Task goal:
Lines in the listing below that contain the string "tuvo" are to be found and copied.
*** Stored data Section Begins ***
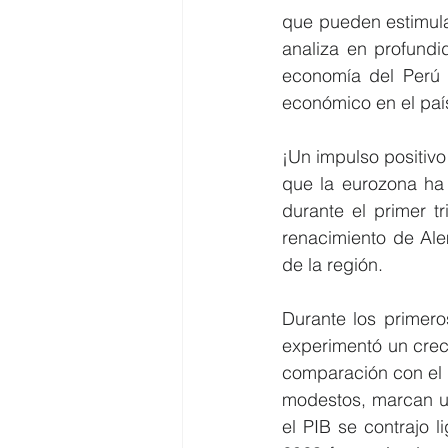
que pueden estimular
analiza en profundi
economía del Perú y
económico en el paí
¡Un impulso positiv
que la eurozona ha 
durante el primer t
renacimiento de Ale
de la región.
Durante los primero
experimentó un crec
comparación con el 
modestos, marcan un
el PIB se contrajo l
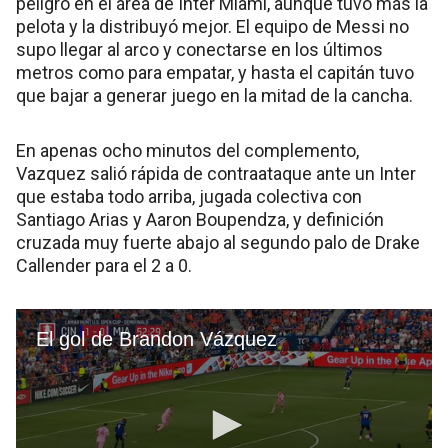
peligro en el área de Inter Miami, aunque tuvo más la
pelota y la distribuyó mejor. El equipo de Messi no
supo llegar al arco y conectarse en los últimos
metros como para empatar, y hasta el capitán tuvo
que bajar a generar juego en la mitad de la cancha.
En apenas ocho minutos del complemento,
Vazquez salió rápida de contraataque ante un Inter
que estaba todo arriba, jugada colectiva con
Santiago Arias y Aaron Boupendza, y definición
cruzada muy fuerte abajo al segundo palo de Drake
Callender para el 2 a 0.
*** Stored data Section Ends ***
Reply to the exercise:
peligro en el área de Inter Miami, aunque tuvo más la
metros como para empatar, y hasta el capitán tuvo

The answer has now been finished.